Vestas: The centre of both jobs and environment battles

Submitted by AWL on 30 July, 2009 - 1:11 Author: Editorial

The workers’ occupation at the Vestas wind turbine blade factory at Newport, Isle of Wight, is the centre of three great battles: on jobs, on the environment, and on renovating the labour movement.

Workers occupied the factory on Monday 20 July to stop the bosses’ plans to shut the factory. Vestas bosses and police have been able to stop all but a few extra workers entering the factory to join the occupation, but hundreds of other workers and supporters have gathered outside the factory entrance to support the occupiers and demand the nationalisation of the factory to save jobs.

Vestas bosses have told workers at its other Isle of Wight plant, in East Cowes, to stay away on full pay, for fear that if let into the building they would occupy that too.

On Wednesday 29 July Newport Crown Court refused the Vestas bosses’ claim for a “possession order” to make the occupiers leave, remitting the case to a new hearing on 4 August.

The workers are determined. Both Vestas bosses and the Government - which says it wants 7000 more wind turbines in Britain in the coming years, to add to only 3000 already in operation or under construction - are under pressure. Vestas is the only wind turbine blade manufacturer in Britain, and 600 jobs are at stake.

Vestas workers are not just demanding better redundancy pay, though they want that, too, for those workers who choose to leave. They are not just demanding government hand-outs to assist the bosses and soft-soap them into cutting not quite so many jobs.

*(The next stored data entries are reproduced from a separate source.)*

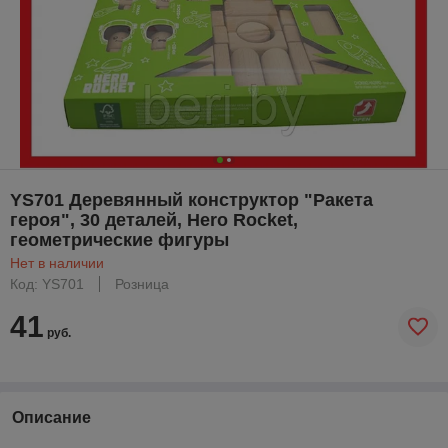
YS701 Деревянный конструктор "Ракета
героя", 30 деталей, Hero Rocket,
геометрические фигуры
Нет в наличии
Код: YS701
Розница
41
руб.
Описание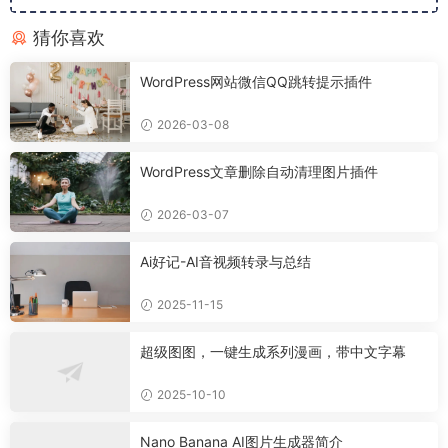
猜你喜欢
WordPress网站微信QQ跳转提示插件
2026-03-08
WordPress文章删除自动清理图片插件
2026-03-07
Ai好记-AI音视频转录与总结
2025-11-15
超级图图，一键生成系列漫画，带中文字幕
2025-10-10
Nano Banana AI图片生成器简介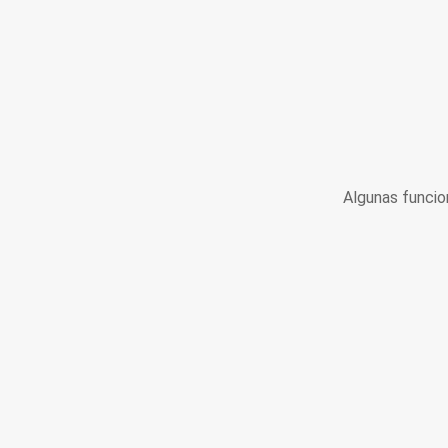
Algunas funcio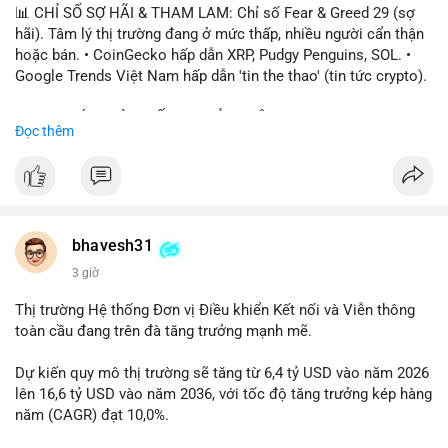
📊 CHỈ SỐ SỢ HÃI & THAM LAM: Chỉ số Fear & Greed 29 (sợ
hãi). Tâm lý thị trường đang ở mức thấp, nhiều người cẩn thận
hoặc bán. • CoinGecko hấp dẫn XRP, Pudgy Penguins, SOL. •
Google Trends Việt Nam hấp dẫn 'tin the thao' (tin tức crypto).
📈 XU HƯỚNG TÌM KIẾM & THẢO LUẬN: • XRP, SOL, PENGU,
Đọc thêm
ONDO, CASHCAT. • Chủ đề 'tô thị ty na' (tỷ giá) và 'giao thông'
(giao thông tài chính). • Bàn tán Binance Square tập trung vào
BTC breakout và lệnh long/short.
💬 DÒNG CHẢY TIN TỨC & TRUYỀN THÔNG: • Trump khẳng
định crypto là 'vấn đề lớn' giúp giảm áp lực USD. • Binance hỗ
bhavesh31
trợ cổ phiếu Apple/IBM. • Bài đăng hấp dẫn về $HFT, $SKYAI,
3 giờ
$BICO. • Tin nhắn cảnh báo về hack North Korea (Bybit).
Thị trường Hệ thống Đơn vị Điều khiển Kết nối và Viễn thông
💡 NHẬN ĐỊNH & KHUYẾN NGHỊ: Tâm lý thị trường đang phân
toàn cầu đang trên đà tăng trưởng mạnh mẽ.
cực. Sợ hãi do chỉ số thấp, nhưng hấp dẫn từ xu hướng meme
coin (PENGU, CASHCAT) và tin cậy từ các dự án lớn (BTC,
Dự kiến quy mô thị trường sẽ tăng từ 6,4 tỷ USD vào năm 2026
SOL). Rủi ro tăng nếu không có thông tin rõ ràng về quy định.
lên 16,6 tỷ USD vào năm 2036, với tốc độ tăng trưởng kép hàng
năm (CAGR) đạt 10,0%.
📊 Nguồn: Radar Tâm Lý Thị Trường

They are putting the responsibility fair and square on the Government, demanding that it nationalise the factories to re-equip them, save jobs, and continue socially-useful production.

They are demanding that the Government intervene against the crazy capitalist logic which says that because “too much” of one thing — dodgy financial dealings — has been produced, and the economy is consequently in crisis, then workers should be thrown on the scrap-heap instead of doing socially-needed productive work for which they are trained and ready.

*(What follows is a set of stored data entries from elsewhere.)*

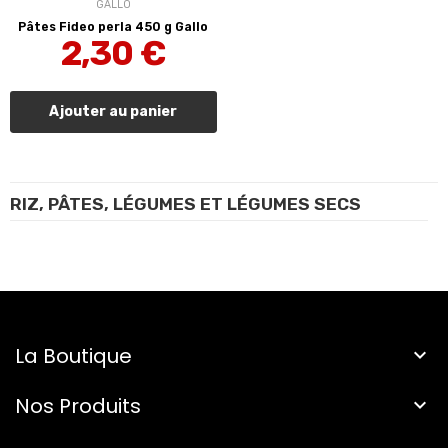
GALLO
Pâtes Fideo perla 450 g Gallo
2,30 €
Ajouter au panier
RIZ, PÂTES, LÉGUMES ET LÉGUMES SECS
La Boutique

Nos Produits
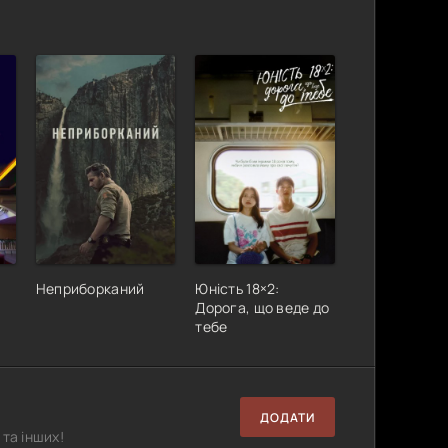
Неприборканий
Юність 18×2:
Дорога, що веде до
тебе
ДОДАТИ
та інших!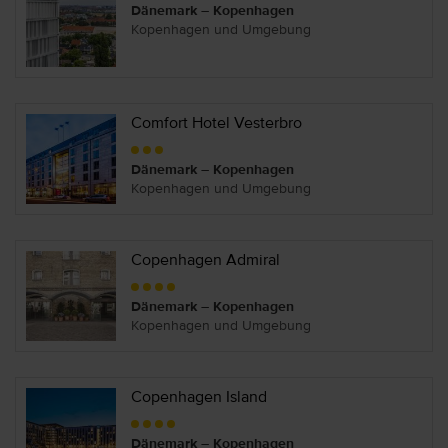
Dänemark – Kopenhagen
Kopenhagen und Umgebung
Comfort Hotel Vesterbro
Dänemark – Kopenhagen
Kopenhagen und Umgebung
Copenhagen Admiral
Dänemark – Kopenhagen
Kopenhagen und Umgebung
Copenhagen Island
Dänemark – Kopenhagen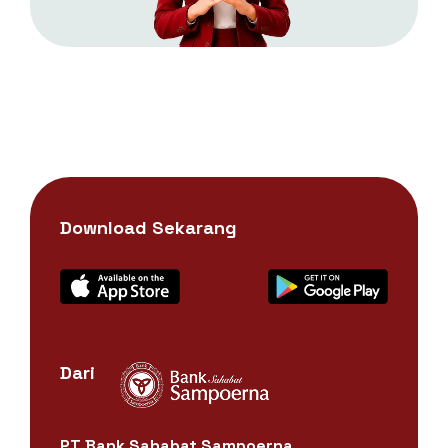
Download Sekarang
Dari
PT Bank Sahabat Sampoerna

That makes Vestas the centre of the jobs fight.

Our planet will not be saved from climate change unless low-emission energy technologies, like wind power, are expanded very fast. In words, in dozens of reports and documents, governments accept that. But wind turbine blades cannot be installed unless they are first produced!

Vestas workers are at the centre of struggle to make transition to a sustainable way of life an immediate guide to action, rather than an ideal to pay lip-service too. They are the very embodiment of the motto of the Workers’ Climate Action network - “a worker-led just transition”.

Vestas is also the centre of the struggle to renovate the labour movement. For too long unions have concerned themselves mainly with supplying damage-limitation to the minority of the workforce which they have in membership, leaving vast unorganised sectors in the “too hard” basket.

The Vestas workers were un-unionised before this battle began. With the help, primarily, of some lay activists from the RMT union, they have organised themselves. They have shown how organisation can grow out of their initiative and struggle, rather than being something to be brought to workers by benevolent union officials.

Workers’ strength always depends on three things: numbers, organisation, and awareness. Within a matter of a couple of days, at the beginning of the occupation, a previously weak, atomised workforce was turned into a powerful collective force, simply by virtue of getting organised. Organise, organise, organise! is the slogan which can win this battle.

In the coming years, many other groups of workers - including in the public sector, now the unions’ heartland — are likely to face job cuts similar to those at Vestas. Either the workers will organise and fight back as at Vestas, or the unions’ “damage-limitation” strategy will turn into a disorderly retreat. The labour movement cannot stand still.

A lot hangs on the Vestas struggle. Every socialist and trade unionist should help the Vestas workers — if possible, by going to the Isle of Wight to join them; if not, by raising money, organising meetings and demonstrations, sending messages of support.